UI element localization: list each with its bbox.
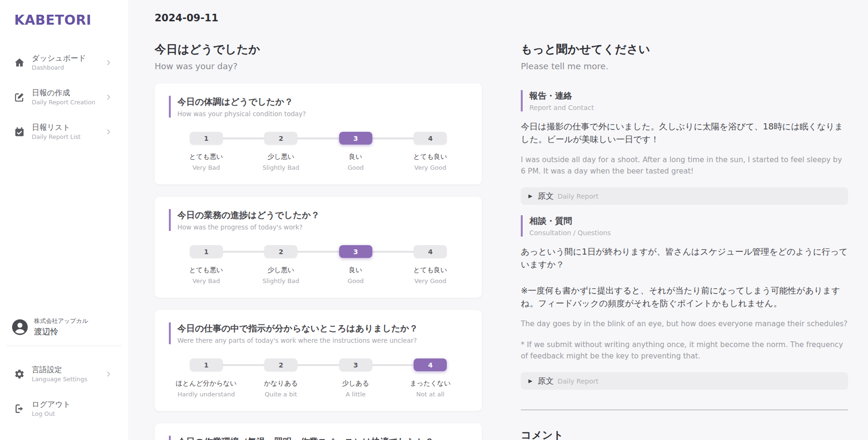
rating-pill[interactable]: 1 xyxy=(190,132,223,145)
rating-pill[interactable]: 3 xyxy=(339,132,372,145)
rating-option-1: 1 ほとんど分からない Hardly understand xyxy=(169,358,244,398)
details-title-en: Please tell me more. xyxy=(521,61,848,71)
rating-pill[interactable]: 4 xyxy=(414,132,447,145)
section-heading-en: Consultation / Questions xyxy=(529,229,848,237)
nav-label-en: Language Settings xyxy=(32,376,87,383)
nav-label-en: Log Out xyxy=(32,410,71,417)
chevron-right-icon xyxy=(105,128,112,135)
rating-pill[interactable]: 4 xyxy=(414,358,447,371)
triangle-right-icon: ▶ xyxy=(528,193,532,199)
logout-icon xyxy=(14,403,25,414)
option-label-en: Very Good xyxy=(415,164,446,171)
source-label-en: Daily Report xyxy=(557,377,598,385)
gear-icon xyxy=(14,369,25,379)
sidebar-divider xyxy=(7,346,121,346)
sidebar-nav: ダッシュボード Dashboard 日報の作成 Daily Report Cre… xyxy=(0,49,128,153)
question-card: 今日の仕事の中で指示が分からないところはありましたか？ Were there a… xyxy=(155,310,482,411)
survey-title-en: How was your day? xyxy=(155,61,482,71)
rating-pill[interactable]: 3 xyxy=(339,245,372,258)
section-heading-jp: 相談・質問 xyxy=(529,215,848,227)
nav-label-en: Daily Report Creation xyxy=(32,99,95,106)
question-text-jp: 今日の体調はどうでしたか？ xyxy=(177,96,468,108)
section-body-jp: 今日は撮影の仕事で外にいました。久しぶりに太陽を浴びて、18時には眠くなりました… xyxy=(521,120,848,146)
section-body-jp: ※一度何も書かずに提出すると、それが当たり前になってしまう可能性がありますね。フ… xyxy=(521,284,848,310)
app-logo: KABETORI xyxy=(0,12,128,28)
rating-pill[interactable]: 4 xyxy=(414,245,447,258)
option-label-en: Good xyxy=(348,164,364,171)
user-company: 株式会社アップカル xyxy=(34,317,88,325)
option-label-en: Good xyxy=(348,277,364,284)
rating-option-4-selected: 4 まったくない Not at all xyxy=(393,358,468,398)
nav-label-jp: 日報の作成 xyxy=(32,88,95,98)
source-label-jp: 原文 xyxy=(537,191,554,202)
option-label-en: Slightly Bad xyxy=(262,164,299,171)
option-label-jp: 良い xyxy=(349,153,362,161)
option-label-jp: 良い xyxy=(349,266,362,275)
comment-heading-jp: コメント xyxy=(521,428,848,440)
user-name: 渡辺怜 xyxy=(34,326,88,337)
rating-option-2: 2 少し悪い Slightly Bad xyxy=(244,245,319,284)
question-card: 今日の業務の進捗はどうでしたか？ How was the progress of… xyxy=(155,197,482,298)
nav-label-jp: 言語設定 xyxy=(32,365,87,375)
rating-pill[interactable]: 2 xyxy=(264,358,297,371)
source-label-en: Daily Report xyxy=(557,192,598,200)
question-text-en: How was your physical condition today? xyxy=(177,110,468,118)
source-label-jp: 原文 xyxy=(537,376,554,386)
rating-scale: 1 ほとんど分からない Hardly understand 2 かなりある Qu… xyxy=(169,358,468,398)
details-column: もっと聞かせてください Please tell me more. 報告・連絡 R… xyxy=(521,42,848,440)
option-label-en: Very Bad xyxy=(193,277,220,284)
question-text-en: Were there any parts of today's work whe… xyxy=(177,337,468,344)
question-card: 今日の体調はどうでしたか？ How was your physical cond… xyxy=(155,83,482,184)
rating-option-1: 1 とても悪い Very Bad xyxy=(169,245,244,284)
option-label-jp: とても悪い xyxy=(189,153,223,161)
question-text-jp: 今日の作業環境（気温、照明、作業スペース）は快適でしたか？ xyxy=(177,436,468,440)
question-text-jp: 今日の仕事の中で指示が分からないところはありましたか？ xyxy=(177,322,468,334)
source-toggle[interactable]: ▶ 原文 Daily Report xyxy=(521,372,848,390)
sidebar-item-daily-report-list[interactable]: 日報リスト Daily Report List xyxy=(0,118,128,145)
rating-scale: 1 とても悪い Very Bad 2 少し悪い Slightly Bad 3 良… xyxy=(169,132,468,171)
consultation-section: 相談・質問 Consultation / Questions あっという間に1日… xyxy=(521,215,848,390)
triangle-right-icon: ▶ xyxy=(528,378,532,384)
option-label-en: Slightly Bad xyxy=(262,277,299,284)
option-label-jp: 少し悪い xyxy=(268,266,295,275)
sidebar-item-dashboard[interactable]: ダッシュボード Dashboard xyxy=(0,49,128,76)
user-block: 株式会社アップカル 渡辺怜 xyxy=(0,317,128,337)
sidebar-item-logout[interactable]: ログアウト Log Out xyxy=(0,395,128,422)
option-label-jp: かなりある xyxy=(264,379,298,388)
home-icon xyxy=(14,57,25,68)
rating-pill[interactable]: 3 xyxy=(339,358,372,371)
nav-label-jp: 日報リスト xyxy=(32,123,81,132)
option-label-en: Quite a bit xyxy=(265,391,297,398)
nav-label-jp: ログアウト xyxy=(32,400,71,409)
option-label-jp: とても良い xyxy=(414,153,447,161)
source-toggle[interactable]: ▶ 原文 Daily Report xyxy=(521,187,848,205)
option-label-en: Not at all xyxy=(416,391,444,398)
question-text-en: How was the progress of today's work? xyxy=(177,223,468,231)
rating-pill[interactable]: 2 xyxy=(264,245,297,258)
chevron-right-icon xyxy=(105,94,112,101)
sidebar-item-language-settings[interactable]: 言語設定 Language Settings xyxy=(0,360,128,387)
sidebar: KABETORI ダッシュボード Dashboard 日報の作成 xyxy=(0,0,128,440)
rating-option-3: 3 少しある A little xyxy=(318,358,393,398)
option-label-en: Hardly understand xyxy=(177,391,235,398)
rating-pill[interactable]: 1 xyxy=(190,358,223,371)
report-date: 2024-09-11 xyxy=(155,12,849,24)
rating-pill[interactable]: 2 xyxy=(264,132,297,145)
survey-column: 今日はどうでしたか How was your day? 今日の体調はどうでしたか… xyxy=(155,42,482,440)
chevron-right-icon xyxy=(105,59,112,66)
section-body-en: I was outside all day for a shoot. After… xyxy=(521,154,848,177)
rating-option-4: 4 とても良い Very Good xyxy=(393,245,468,284)
edit-icon xyxy=(14,92,25,102)
details-title-jp: もっと聞かせてください xyxy=(521,42,848,57)
sidebar-item-daily-report-creation[interactable]: 日報の作成 Daily Report Creation xyxy=(0,83,128,110)
survey-title-jp: 今日はどうでしたか xyxy=(155,42,482,57)
option-label-en: A little xyxy=(346,391,366,398)
rating-option-3-selected: 3 良い Good xyxy=(318,245,393,284)
report-contact-section: 報告・連絡 Report and Contact 今日は撮影の仕事で外にいました… xyxy=(521,90,848,205)
nav-label-en: Dashboard xyxy=(32,64,86,71)
user-avatar-icon xyxy=(11,319,28,336)
option-label-en: Very Bad xyxy=(193,164,220,171)
rating-pill[interactable]: 1 xyxy=(190,245,223,258)
sidebar-footer-nav: 言語設定 Language Settings ログアウト Log Out xyxy=(0,360,128,430)
option-label-en: Very Good xyxy=(415,277,446,284)
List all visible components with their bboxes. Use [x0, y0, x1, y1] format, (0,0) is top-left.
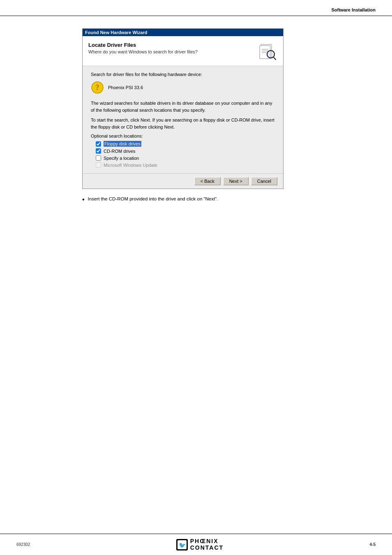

============

=== Work required ===
Could you output the lines above exactly, with no pictures included?

=== Answer to this task ===
UI element localization: list each with its bbox.
rating-pill[interactable]: 1 xyxy=(190,132,223,145)
rating-pill[interactable]: 3 xyxy=(339,132,372,145)
rating-option-1: 1 ほとんど分からない Hardly understand xyxy=(169,358,244,398)
details-title-en: Please tell me more. xyxy=(521,61,848,71)
rating-pill[interactable]: 4 xyxy=(414,132,447,145)
section-heading-en: Consultation / Questions xyxy=(529,229,848,237)
nav-label-en: Language Settings xyxy=(32,376,87,383)
nav-label-en: Log Out xyxy=(32,410,71,417)
chevron-right-icon xyxy=(105,128,112,135)
rating-pill[interactable]: 4 xyxy=(414,358,447,371)
triangle-right-icon: ▶ xyxy=(528,193,532,199)
logout-icon xyxy=(14,403,25,414)
option-label-en: Very Good xyxy=(415,164,446,171)
source-label-en: Daily Report xyxy=(557,377,598,385)
gear-icon xyxy=(14,369,25,379)
sidebar-divider xyxy=(7,346,121,346)
sidebar-nav: ダッシュボード Dashboard 日報の作成 Daily Report Cre… xyxy=(0,49,128,153)
question-card: 今日の仕事の中で指示が分からないところはありましたか？ Were there a… xyxy=(155,310,482,411)
survey-title-en: How was your day? xyxy=(155,61,482,71)
rating-pill[interactable]: 3 xyxy=(339,245,372,258)
section-heading-jp: 相談・質問 xyxy=(529,215,848,227)
nav-label-en: Daily Report Creation xyxy=(32,99,95,106)
question-text-jp: 今日の体調はどうでしたか？ xyxy=(177,96,468,108)
section-body-jp: 今日は撮影の仕事で外にいました。久しぶりに太陽を浴びて、18時には眠くなりました… xyxy=(521,120,848,146)
section-body-jp: ※一度何も書かずに提出すると、それが当たり前になってしまう可能性がありますね。フ… xyxy=(521,284,848,310)
app-logo: KABETORI xyxy=(0,12,128,28)
rating-pill[interactable]: 4 xyxy=(414,245,447,258)
option-label-en: Good xyxy=(348,164,364,171)
user-company: 株式会社アップカル xyxy=(34,317,88,325)
option-label-en: Good xyxy=(348,277,364,284)
rating-option-4-selected: 4 まったくない Not at all xyxy=(393,358,468,398)
nav-label-jp: 日報の作成 xyxy=(32,88,95,98)
source-label-jp: 原文 xyxy=(537,191,554,202)
option-label-en: Slightly Bad xyxy=(262,164,299,171)
option-label-jp: 良い xyxy=(349,153,362,161)
option-label-jp: 良い xyxy=(349,266,362,275)
comment-heading-jp: コメント xyxy=(521,428,848,440)
user-name: 渡辺怜 xyxy=(34,326,88,337)
rating-option-2: 2 少し悪い Slightly Bad xyxy=(244,245,319,284)
question-card: 今日の業務の進捗はどうでしたか？ How was the progress of… xyxy=(155,197,482,298)
nav-label-jp: 言語設定 xyxy=(32,365,87,375)
rating-pill[interactable]: 2 xyxy=(264,358,297,371)
source-label-en: Daily Report xyxy=(557,192,598,200)
question-text-en: How was your physical condition today? xyxy=(177,110,468,118)
source-label-jp: 原文 xyxy=(537,376,554,386)
rating-scale: 1 ほとんど分からない Hardly understand 2 かなりある Qu… xyxy=(169,358,468,398)
details-column: もっと聞かせてください Please tell me more. 報告・連絡 R… xyxy=(521,42,848,440)
option-label-en: Very Bad xyxy=(193,277,220,284)
question-text-en: Were there any parts of today's work whe… xyxy=(177,337,468,344)
question-card: 今日の体調はどうでしたか？ How was your physical cond… xyxy=(155,83,482,184)
rating-option-1: 1 とても悪い Very Bad xyxy=(169,245,244,284)
option-label-jp: とても悪い xyxy=(189,153,223,161)
question-text-jp: 今日の作業環境（気温、照明、作業スペース）は快適でしたか？ xyxy=(177,436,468,440)
question-text-jp: 今日の仕事の中で指示が分からないところはありましたか？ xyxy=(177,322,468,334)
source-toggle[interactable]: ▶ 原文 Daily Report xyxy=(521,372,848,390)
sidebar-item-daily-report-list[interactable]: 日報リスト Daily Report List xyxy=(0,118,128,145)
rating-scale: 1 とても悪い Very Bad 2 少し悪い Slightly Bad 3 良… xyxy=(169,132,468,171)
consultation-section: 相談・質問 Consultation / Questions あっという間に1日… xyxy=(521,215,848,390)
triangle-right-icon: ▶ xyxy=(528,378,532,384)
option-label-en: Slightly Bad xyxy=(262,277,299,284)
option-label-jp: 少し悪い xyxy=(268,266,295,275)
sidebar-item-dashboard[interactable]: ダッシュボード Dashboard xyxy=(0,49,128,76)
user-block: 株式会社アップカル 渡辺怜 xyxy=(0,317,128,337)
sidebar-item-logout[interactable]: ログアウト Log Out xyxy=(0,395,128,422)
option-label-jp: かなりある xyxy=(264,379,298,388)
home-icon xyxy=(14,57,25,68)
rating-pill[interactable]: 3 xyxy=(339,358,372,371)
nav-label-jp: 日報リスト xyxy=(32,123,81,132)
option-label-en: Quite a bit xyxy=(265,391,297,398)
nav-label-jp: ログアウト xyxy=(32,400,71,409)
option-label-jp: とても良い xyxy=(414,153,447,161)
source-toggle[interactable]: ▶ 原文 Daily Report xyxy=(521,187,848,205)
option-label-en: Not at all xyxy=(416,391,444,398)
question-text-en: How was the progress of today's work? xyxy=(177,223,468,231)
rating-pill[interactable]: 2 xyxy=(264,245,297,258)
chevron-right-icon xyxy=(105,94,112,101)
sidebar-item-language-settings[interactable]: 言語設定 Language Settings xyxy=(0,360,128,387)
sidebar: KABETORI ダッシュボード Dashboard 日報の作成 xyxy=(0,0,128,440)
rating-option-3: 3 少しある A little xyxy=(318,358,393,398)
option-label-en: Hardly understand xyxy=(177,391,235,398)
rating-pill[interactable]: 1 xyxy=(190,358,223,371)
report-date: 2024-09-11 xyxy=(155,12,849,24)
rating-pill[interactable]: 2 xyxy=(264,132,297,145)
survey-column: 今日はどうでしたか How was your day? 今日の体調はどうでしたか… xyxy=(155,42,482,440)
chevron-right-icon xyxy=(105,59,112,66)
section-body-en: I was outside all day for a shoot. After… xyxy=(521,154,848,177)
rating-option-4: 4 とても良い Very Good xyxy=(393,245,468,284)
edit-icon xyxy=(14,92,25,102)
details-title-jp: もっと聞かせてください xyxy=(521,42,848,57)
sidebar-item-daily-report-creation[interactable]: 日報の作成 Daily Report Creation xyxy=(0,83,128,110)
survey-title-jp: 今日はどうでしたか xyxy=(155,42,482,57)
option-label-en: A little xyxy=(346,391,366,398)
rating-option-3-selected: 3 良い Good xyxy=(318,245,393,284)
report-contact-section: 報告・連絡 Report and Contact 今日は撮影の仕事で外にいました… xyxy=(521,90,848,205)
nav-label-en: Dashboard xyxy=(32,64,86,71)
user-avatar-icon xyxy=(11,319,28,336)
option-label-en: Very Bad xyxy=(193,164,220,171)
rating-pill[interactable]: 1 xyxy=(190,245,223,258)
sidebar-footer-nav: 言語設定 Language Settings ログアウト Log Out xyxy=(0,360,128,430)
option-label-en: Very Good xyxy=(415,277,446,284)
List all visible components with their bboxes. Use [x0, y0, x1, y1] format, (0,0) is top-left.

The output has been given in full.